Cette forme d’acceptation implicite des injustices, Céline Camara s’efforce aujourd’hui de la déconstruire. « Se documenter, parler, échanger, mettre en lumière le caractère systémique du racisme et de toutes les formes d’oppressions est crucial pour se réparer », affirme-t-elle. Elle explique comment, petite, elle souriait pour rassurer, « pour montrer que je n’étais pas une menace, pour contrer les préjugés. Ce réflexe de ‘faire bonne figure’, de ‘ne pas faire de vagues’, est encore très présent. C’est un mécanisme violent que les personnes racisées vivent dans toutes les sphères, y compris au cinéma. » Elle dénonce l’assignation récurrente à des rôles stéréotypés selon la couleur de peau, pointant « l’éventail des rôles pour une comédienne racisée [qui] reste restreint. L’imaginaire collectif est encore cloisonné et doit être bousculé. »

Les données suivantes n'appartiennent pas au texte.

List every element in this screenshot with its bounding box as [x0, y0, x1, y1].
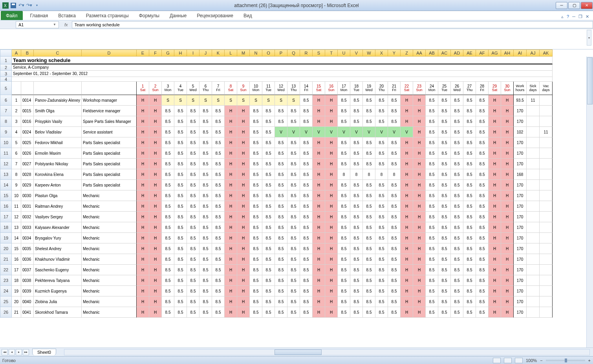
- cell[interactable]: 8.5: [476, 116, 489, 127]
- cell[interactable]: H: [313, 116, 325, 127]
- cell[interactable]: 170: [514, 265, 527, 275]
- cell[interactable]: H: [401, 265, 413, 275]
- cell[interactable]: H: [237, 286, 250, 296]
- cell[interactable]: 8.5: [438, 148, 451, 159]
- cell[interactable]: H: [225, 201, 237, 212]
- cell[interactable]: 8.5: [426, 307, 438, 318]
- cell[interactable]: 8.5: [300, 137, 313, 148]
- cell[interactable]: 8.5: [426, 116, 438, 127]
- cell[interactable]: 8.5: [300, 233, 313, 243]
- cell[interactable]: 8.5: [438, 180, 451, 190]
- cell[interactable]: 8.5: [300, 180, 313, 190]
- cell[interactable]: H: [225, 116, 237, 127]
- cell[interactable]: 8.5: [451, 159, 463, 169]
- cell[interactable]: 8.5: [375, 307, 388, 318]
- cell[interactable]: 8.5: [162, 201, 174, 212]
- cell[interactable]: H: [501, 254, 514, 265]
- cell[interactable]: H: [489, 127, 501, 137]
- cell[interactable]: Parts Sales specialist: [82, 137, 137, 148]
- cell[interactable]: 8.5: [338, 233, 350, 243]
- cell[interactable]: H: [325, 159, 338, 169]
- formula-expand-toggle[interactable]: ▾: [587, 30, 591, 46]
- cell[interactable]: 8.5: [451, 95, 463, 106]
- cell[interactable]: H: [237, 254, 250, 265]
- row-header-19[interactable]: 19: [0, 233, 12, 243]
- cell[interactable]: H: [489, 212, 501, 222]
- day-header[interactable]: 10Mon: [250, 82, 262, 95]
- cell[interactable]: 8.5: [375, 212, 388, 222]
- cell[interactable]: 8.5: [338, 243, 350, 254]
- row-header-25[interactable]: 25: [0, 296, 12, 307]
- cell[interactable]: 8: [350, 169, 363, 180]
- cell[interactable]: H: [325, 169, 338, 180]
- cell[interactable]: H: [325, 286, 338, 296]
- cell[interactable]: [82, 82, 137, 95]
- cell[interactable]: H: [489, 233, 501, 243]
- cell[interactable]: 0036: [21, 254, 34, 265]
- cell[interactable]: 170: [514, 180, 527, 190]
- cell[interactable]: 8.5: [300, 169, 313, 180]
- cell[interactable]: 8.5: [275, 233, 287, 243]
- cell[interactable]: 8.5: [451, 180, 463, 190]
- cell[interactable]: H: [401, 137, 413, 148]
- cell[interactable]: H: [313, 212, 325, 222]
- cell[interactable]: [527, 296, 540, 307]
- row-header-20[interactable]: 20: [0, 243, 12, 254]
- cell[interactable]: 0014: [21, 95, 34, 106]
- cell[interactable]: H: [501, 222, 514, 233]
- cell[interactable]: 8.5: [212, 106, 225, 116]
- cell[interactable]: 8.5: [388, 243, 401, 254]
- cell[interactable]: 8.5: [338, 190, 350, 201]
- cell[interactable]: 8.5: [426, 222, 438, 233]
- cell[interactable]: H: [137, 254, 149, 265]
- cell[interactable]: H: [325, 95, 338, 106]
- cell[interactable]: H: [149, 127, 162, 137]
- mdi-restore-icon[interactable]: ❐: [578, 14, 582, 19]
- cell[interactable]: [527, 243, 540, 254]
- cell[interactable]: 8.5: [199, 201, 212, 212]
- cell[interactable]: [540, 148, 553, 159]
- cell[interactable]: 8.5: [300, 222, 313, 233]
- cell[interactable]: 8.5: [451, 286, 463, 296]
- cell[interactable]: 8.5: [451, 243, 463, 254]
- row-header-26[interactable]: 26: [0, 307, 12, 318]
- cell[interactable]: 8.5: [174, 169, 187, 180]
- cell[interactable]: 8.5: [300, 201, 313, 212]
- col-header-AE[interactable]: AE: [463, 49, 476, 57]
- cell[interactable]: 8.5: [338, 275, 350, 286]
- cell[interactable]: H: [401, 275, 413, 286]
- cell[interactable]: Skorokhod Tamara: [34, 307, 82, 318]
- row-header-16[interactable]: 16: [0, 201, 12, 212]
- cell[interactable]: [540, 180, 553, 190]
- cell[interactable]: 8.5: [363, 286, 375, 296]
- cell[interactable]: 8.5: [187, 233, 199, 243]
- cell[interactable]: 8.5: [388, 106, 401, 116]
- row-header-17[interactable]: 17: [0, 212, 12, 222]
- cell[interactable]: 0024: [21, 127, 34, 137]
- view-layout-button[interactable]: [504, 358, 512, 363]
- cell[interactable]: 8.5: [174, 180, 187, 190]
- cell[interactable]: 8.5: [275, 254, 287, 265]
- cell[interactable]: H: [237, 212, 250, 222]
- cell[interactable]: 8.5: [174, 254, 187, 265]
- cell[interactable]: 170: [514, 106, 527, 116]
- name-box[interactable]: A1 ▼: [16, 21, 59, 28]
- cell[interactable]: 8.5: [438, 265, 451, 275]
- cell[interactable]: H: [225, 137, 237, 148]
- cell[interactable]: 8.5: [438, 222, 451, 233]
- cell[interactable]: H: [149, 190, 162, 201]
- cell[interactable]: Mechanic: [82, 212, 137, 222]
- cell[interactable]: 8.5: [426, 106, 438, 116]
- cell[interactable]: 8.5: [199, 286, 212, 296]
- cell[interactable]: 8.5: [438, 190, 451, 201]
- cell[interactable]: H: [313, 275, 325, 286]
- cell[interactable]: 8.5: [438, 116, 451, 127]
- cell[interactable]: 8.5: [187, 307, 199, 318]
- cell[interactable]: 8.5: [275, 169, 287, 180]
- cell[interactable]: H: [413, 243, 426, 254]
- summary-header[interactable]: Workhours: [514, 82, 527, 95]
- cell[interactable]: 8: [388, 169, 401, 180]
- cell[interactable]: H: [325, 307, 338, 318]
- cell[interactable]: H: [413, 159, 426, 169]
- cell[interactable]: 8.5: [463, 127, 476, 137]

Pour Céline Camara, le métier d’actrice est aussi une manière de réconcilier toutes ses facettes. « Être artiste, c’est poser des questions au monde tout en s’en posant à soi-même en introspection, mais aussi collectivement pendant le processus de création. J’engage tout mon être et toutes mes facettes dans mon travail. Parfois certaines plus que d’autres, mais c’est ça qui fait la singularité et la puissance du travail d’artiste. »

Cette démarche s’exprime notamment dans Fade to Black, court-métrage co-écrit avec Anne Simon, inspiré d’une expérience traumatisante vécue par Céline. Le projet lui a permis de trouver une forme de réconciliation intérieure, tout en ouvrant un dialogue universel : « La création artistique ouvre des portes de dialogue, d’échange, et permet de passer de l’individuel à l’universel, se sentir appartenir à une communauté au sens large. »

Parmi ses collaborations luxembourgeoises, Céline Camara a été invitée par la styliste Laurie Lamborelle à un shooting de mode autour de sa dernière collection. Après cette séance, Céline a choisi de porter à la Berlinale la même pièce parce qu’elle « représente au mieux » le travail de Laurie. Un choix qui reflète bien le caractère de Céline, selon la créatrice, qui parle d’une actrice très terre-à-terre, sensible, curieuse, agréable et attentive.

Sa nomination au Bünepräis 2025 vient souligner une ascension fulgurante. Dans Prima Facie, elle incarne une avocate spécialisée dans les violences sexuelles, dont la vie bascule lorsqu’elle devient elle-même victime. Ce rôle exigeant a reçu un accueil critique chaleureux, saluant notamment sa « présence magnétique » et sa capacité à traduire la complexité et la douleur du personnage.

À travers un parcours singulier mêlant engagement personnel et artistique, Céline Camara incarne une génération d’artistes capables de traverser les disciplines, de bousculer les représentations et d’explorer avec authenticité les enjeux de notre temps, sur scène comme à l’écran.